**Tião Maia, O Aquiri **
O principal acusado de mandante da execução da dona de casa Leidiane Barroso, morta sob uma sessão de tortura decapitada quando ainda esava viva, aos 25 anos, em Feijo, em março de 2022, foi, enfim, condenado pela Justiça. O homem não teve seu nome revelado. O Conselho de Sentença do Tribunal do Júri da Vara Criminal da Comarca de Feijó condenou o réu a 18 anos de reclusão, em regime inicialmente fechado. A mulher teria sido morta por membros de uma facção sob a ordens do homem agora condenado.
De acordo com a denúncia, a vítima foi retirada de casa, com as mãos amarradas, por determinação de uma organização criminosa. Com as mãos amarradas, a vítima foi morta por esgorjamento (nome técnico-cientifico para degola, decapitação ou corte no pescoço). A execução foi filmada e divulgada, com o intuito de demonstrar poder e superioridade da organização criminosa.
O Conselho de Sentença do Tribunal do Júri reconheceu a materialidade e a autoria do crime, bem como a incidência das qualificadoras de motivo torpe, meio cruel e recurso que impossibilitou a defesa da vítima. O réu não poderá recorrer em liberdade.
O réu foi absolvido quanto aos crimes de integrar organização criminosa e corrupção de menores. Os outros dois acusados foram absolvidos de todas as imputações.
Além da pena, o Conselho fixou, ainda, o valor mínimo de R$ 10 mil para reparação dos danos causados, a ser pago à genitora e à filha da vítima, observados os princípios da razoabilidade, proporcionalidade e o caráter pedagógico da medida.
O julgamento contou com a atuação da promotora de Justiça Giovana Kohata.
Durante as investigações, a Polícia prendeu uma mulher acusada de participar de decapitação de dona de casa. “Foi um crime escabroso. Um ato de extrema violência.
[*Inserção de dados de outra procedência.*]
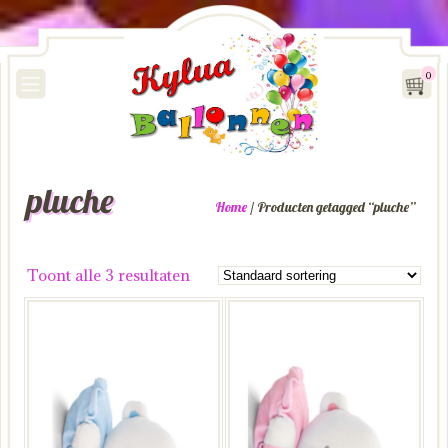
0
pluche
Home
/ Producten getagged “pluche”
Toont alle 3 resultaten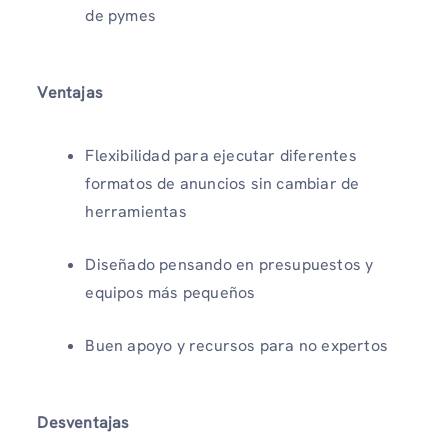
de pymes
Ventajas
Flexibilidad para ejecutar diferentes
formatos de anuncios sin cambiar de
herramientas
Diseñado pensando en presupuestos y
equipos más pequeños
Buen apoyo y recursos para no expertos
Desventajas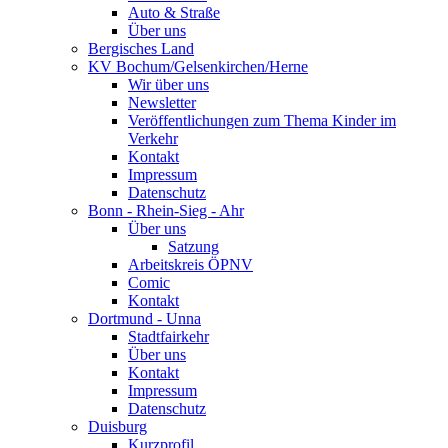
Auto & Straße
Über uns
Bergisches Land
KV Bochum/Gelsenkirchen/Herne
Wir über uns
Newsletter
Veröffentlichungen zum Thema Kinder im
Verkehr
Kontakt
Impressum
Datenschutz
Bonn - Rhein-Sieg - Ahr
Über uns
Satzung
Arbeitskreis ÖPNV
Comic
Kontakt
Dortmund - Unna
Stadtfairkehr
Über uns
Kontakt
Impressum
Datenschutz
Duisburg
Kurzprofil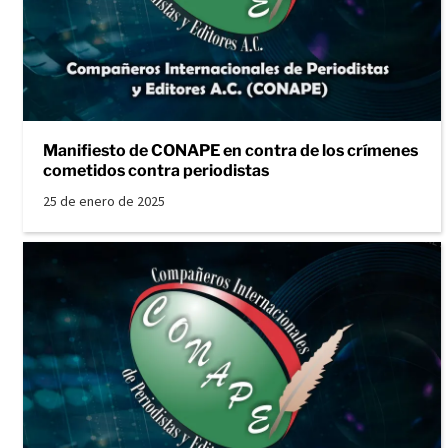
Manifiesto de CONAPE en contra de los crímenes
cometidos contra periodistas
25 de enero de 2025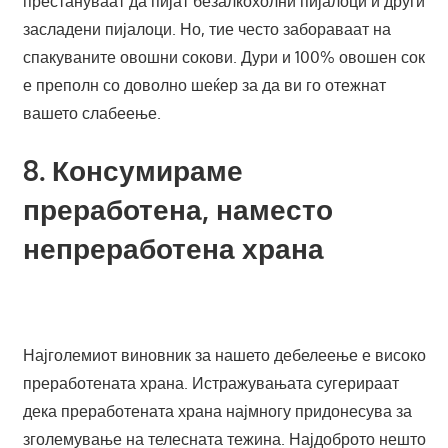
престануваат да пијат безалкохолни пијалоци и други
засладени пијалоци. Но, тие често забораваат на
спакуваните овошни сокови. Дури и 100% овошен сок
е преполн со доволно шеќер за да ви го отежнат
вашето слабеење.
8. Консумираме
преработена, наместо
непреработена храна
Најголемиот виновник за нашето дебелеење е високо
преработената храна. Истражувањата сугерираат
дека преработената храна најмногу придонесува за
зголемување на телесната тежина. Најдоброто нешто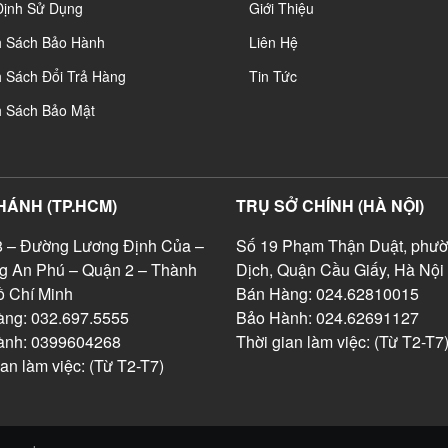
Định Sử Dụng
Giới Thiệu
h Sách Bảo Hành
Liên Hệ
 Sách Đổi Trả Hàng
Tin Tức
h Sách Bảo Mật
HÁNH (TP.HCM)
TRỤ SỞ CHÍNH (HÀ NỘI)
 – Đường Lương Định Của –
Số 19 Phạm Thận Duật, phườ
g An Phú – Quận 2 – Thành
Dịch, Quận Cầu Giấy, Hà Nội
 Chí Minh
Bán Hàng: 024.62810015
ng: 032.697.5555
Bảo Hành: 024.62691127
ành: 0399604268
Thời gian làm việc: (Từ T2-T7
ian làm việc: (Từ T2-T7)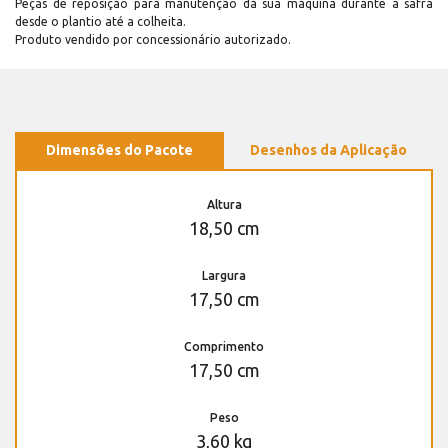
Peças de reposição para manutenção dá sua máquina durante a safra
desde o plantio até a colheita.
Produto vendido por concessionário autorizado.
Dimensões do Pacote
Desenhos da Aplicação
Altura
18,50 cm
Largura
17,50 cm
Comprimento
17,50 cm
Peso
3,60 kg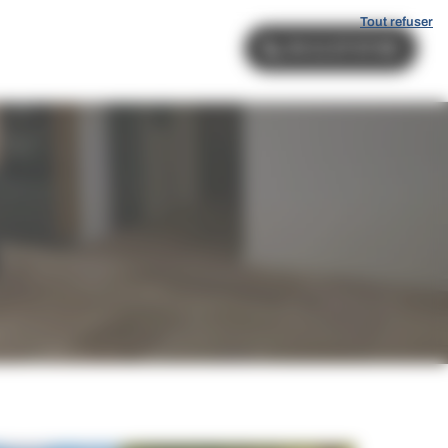
Tout refuser
04 11 27 07 85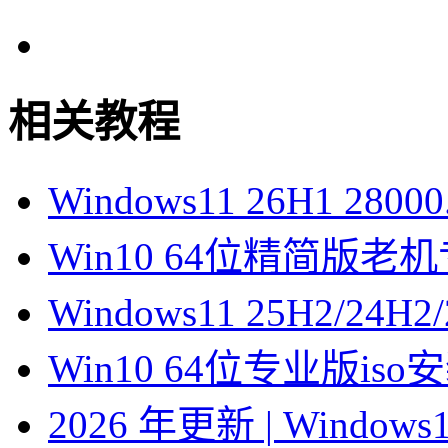
相关教程
Windows11 26H1 28
Win10 64位精简版
Windows11 25H2/2
Win10 64位专业版is
2026 年更新 | Windo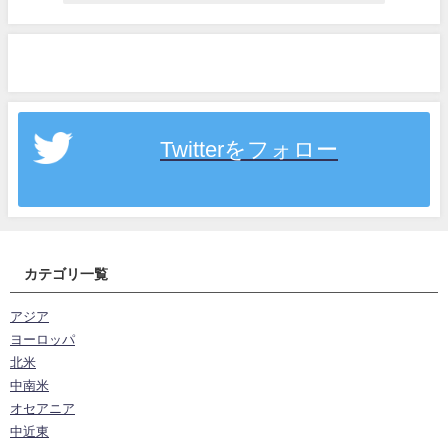
Twitterをフォロー
カテゴリ一覧
アジア
ヨーロッパ
北米
中南米
オセアニア
中近東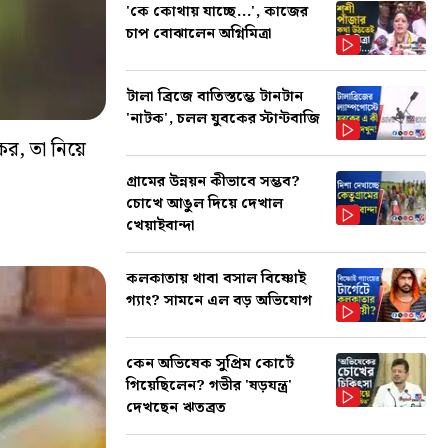
'কে কোথায় যাচ্ছে...', কাজের
চাপ বোঝালেন অগ্নিমিত্রা
টালা ব্রিজে বাতিস্তম্ভে টানটান
'নাটক', চলল যুবকের স্টান্টবাজি
যকর, তা নিয়ে
গ্রামের উন্নয়ন কীভাবে সম্ভব?
চোখে আঙুল দিয়ে দেখাল
খেয়াইবান্দা
কলকাতায় থাবা বসাল বিষ্ণোই
গ্যাং? সামনে এল বড় অভিযোগ
কেন অভিষেক সুপ্রিম কোর্টে
গিয়েছিলেন? গভীর 'ষড়যন্ত্র'
দেখছেন ঋতব্রত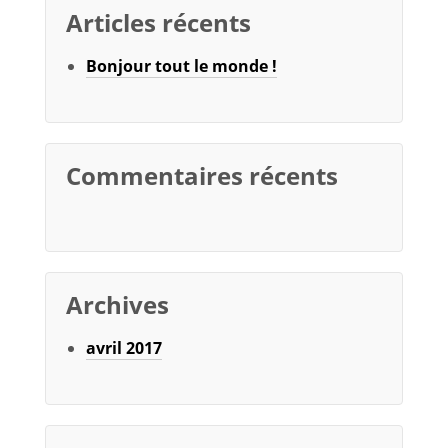
Articles récents
Bonjour tout le monde !
Commentaires récents
Archives
avril 2017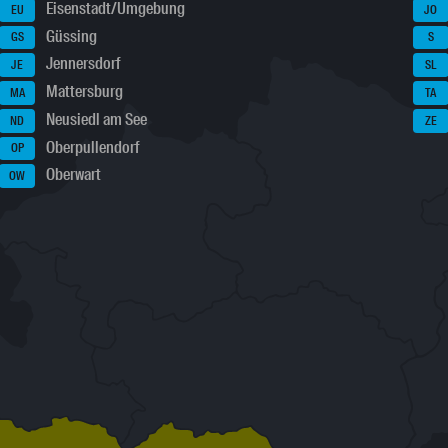
Eisenstadt/Umgebung
EU
JO
Güssing
GS
S
Jennersdorf
JE
SL
Mattersburg
MA
TA
Neusiedl am See
ND
ZE
Oberpullendorf
OP
Oberwart
OW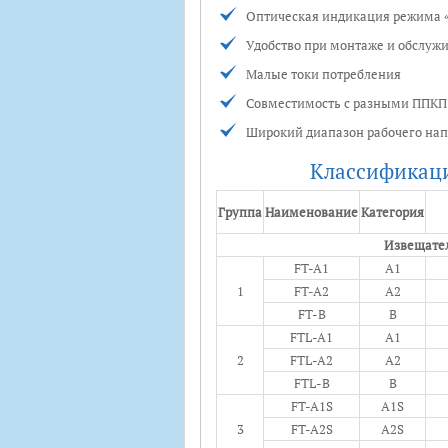
Оптическая индикация режима «
Удобство при монтаже и обслуж
Малые токи потребления
Совместимость с разными ППКП
Широкий диапазон рабочего на
Классификаци
Группа
Наименование
Категория
Извещате
FT-A1
А1
1
FT-A2
А2
FT-B
B
FTL-A1
А1
2
FTL-A2
А2
FTL-B
B
FT-A1S
А1S
3
FT-A2S
А2S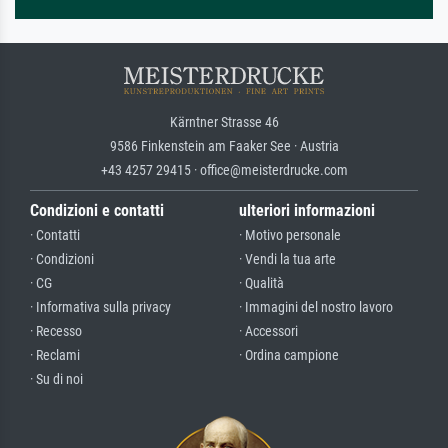
Kärntner Strasse 46
9586 Finkenstein am Faaker See · Austria
+43 4257 29415 · office@meisterdrucke.com
Condizioni e contatti
ulteriori informazioni
· Contatti
· Motivo personale
· Condizioni
· Vendi la tua arte
· CG
· Qualità
· Informativa sulla privacy
· Immagini del nostro lavoro
· Recesso
· Accessori
· Reclami
· Ordina campione
· Su di noi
Eles usaram uma faca cega para que a vítima sofresse ainda mais enquanto sua cabeça era separada do corpo”, disse, na época, o então delegadode Polícia e atual prefeito de Feijó Railson Ferreira (Republianos).A mulher foi retirada à força de dentro de casa e teve a cabeça separada do corpo com uma faca.
De acordo com os autos do inquérito policial instaurado pelo então delegado Railson Ferreira, no início do mês de março de 2022, três pessoas armadas e com os rostos encobertos invadiram uma residência na periferia de Feijó, e retiraram à força a dona de casa Leidiane Barroso.
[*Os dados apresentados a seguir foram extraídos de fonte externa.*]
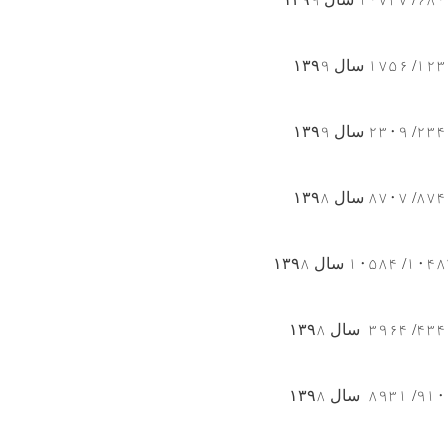
۱۲۳
/
۱۷۵۶
سال ۱۳۹
۹
۲۳۴
/
۲۳۰۹
سال ۱۳۹
۹
۸۷۴
/
۸۷۰۷
سال ۱۳۹
۸
۱۰۴۸
/
۱۰۵۸۴
سال ۱۳۹
۸
۴۳۴
/
۳۹۶۴
سال ۱۳۹
۸
۹۱۰
/
۸۹۳۱
سال ۱۳۹
۸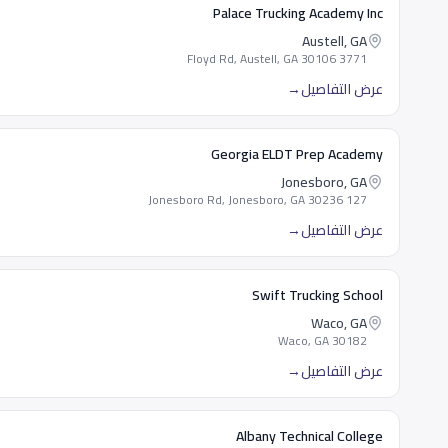
Palace Trucking Academy Inc
Austell, GA
3771 Floyd Rd, Austell, GA 30106
عرض التفاصيل
→
Georgia ELDT Prep Academy
Jonesboro, GA
127 Jonesboro Rd, Jonesboro, GA 30236
عرض التفاصيل
→
Swift Trucking School
Waco, GA
Waco, GA 30182
عرض التفاصيل
→
Albany Technical College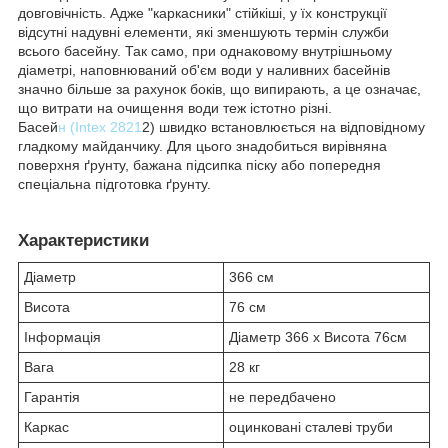
довговічність. Адже "каркасники" стійкіші, у їх конструкції
відсутні надувні елементи, які зменшують термін служби
всього басейну. Так само, при однаковому внутрішньому
діаметрі, наповнюваний об'єм води у наливних басейнів
значно більше за рахунок боків, що випирають, а це означає,
що витрати на очищення води теж істотно різні.
Басей
н (Intex 2821
2) швидко встановлюється на відповідному
гладкому майданчику. Для цього знадобиться вирівняна
поверхня ґрунту, бажана підсипка піску або попередня
спеціальна підготовка ґрунту.
Характеристики
Діаметр
366 см
Висота
76 см
Інформація
Діаметр 366 x Висота 76см
Вага
28 кг
Гарантія
не передбачено
Каркас
оцинковані сталеві труби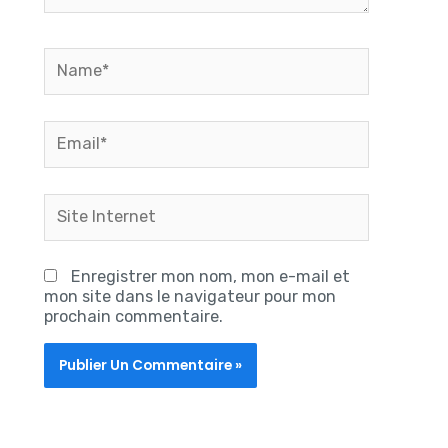
Name*
Email*
Site
Internet
Enregistrer mon nom, mon e-mail et
mon site dans le navigateur pour mon
prochain commentaire.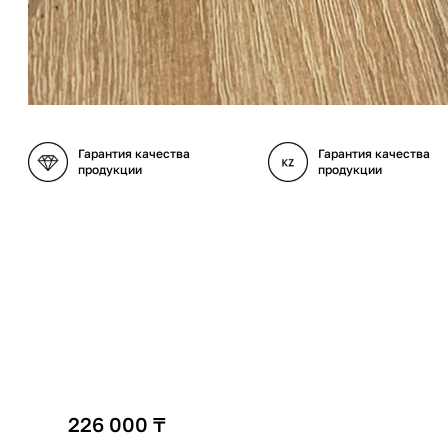
Гарантия качества
Гарантия качества
продукции
продукции
226 000
₸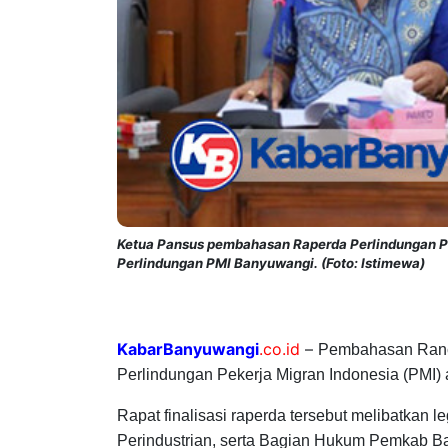
Ketua Pansus pembahasan Raperda Perlindungan PM
Perlindungan PMI Banyuwangi. (Foto: Istimewa)
KabarBanyuwangi
.co.id
–
Pembahasan Ranca
Perlindungan Pekerja Migran Indonesia (PMI) 
Rapat finalisasi raperda tersebut melibatkan le
Perindustrian, serta Bagian Hukum Pemkab B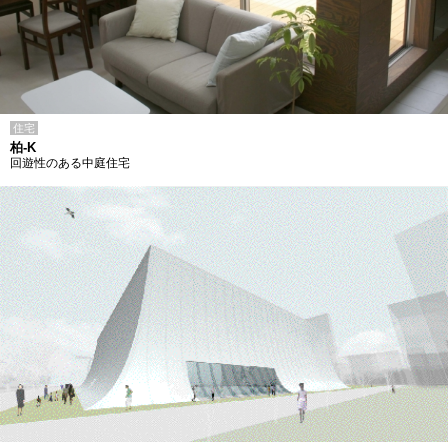
住宅
柏-K
回遊性のある中庭住宅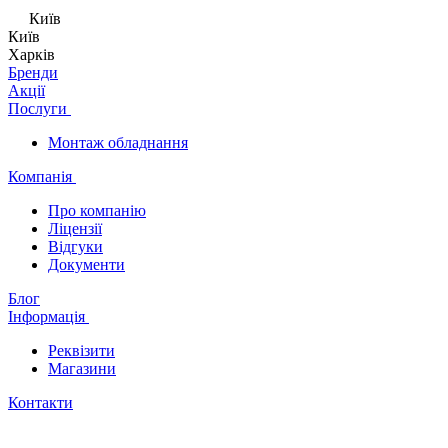
Київ
Київ
Харків
Бренди
Акції
Послуги
Монтаж обладнання
Компанія
Про компанію
Ліцензії
Відгуки
Документи
Блог
Інформація
Реквізити
Магазини
Контакти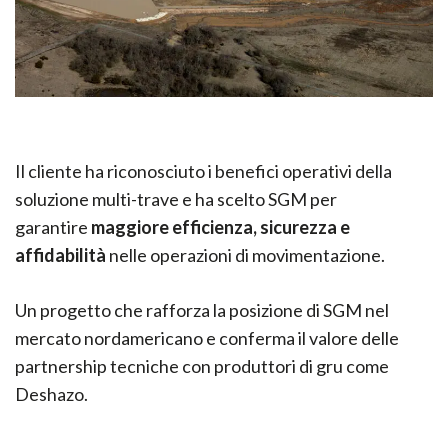
Il cliente ha riconosciuto i benefici operativi della
soluzione multi-trave e ha scelto SGM per
garantire
maggiore efficienza, sicurezza e
affidabilità
nelle operazioni di movimentazione.
Un progetto che rafforza la posizione di SGM nel
mercato nordamericano e conferma il valore delle
partnership tecniche con produttori di gru come
Deshazo.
A mulher gritava desesperadamente pedindo ajuda à mãe e ao filho de quatro anos que assistiam toda a cena. Na manhã seguinte, para o desespero de todos, Lidiane foi encontrada morta numa área de mata na zona rural do município, próximo à cidade. Ele apresentava marcas de torturas pelo corpo e tinha sido decapitada.
Durante as investigações policiais da Delegacia Geral de Polícia de Feijó, os acusados presos e agora absolvidos não confessaram o crime, mas disseram que apenas tinham ajudado a amarrar Leidiane, que ainda estava viva quando foi degolada.
Simara Menezes, uma mulher acusada de envolvimento na execução, confessou que usou uma faca cega, para que a mulher sofresse ainda mais durante o degolamento. A assassina já foi encaminhada ao presídio Moacir Prado, em Tarauacá, onde aguarda o julgamento.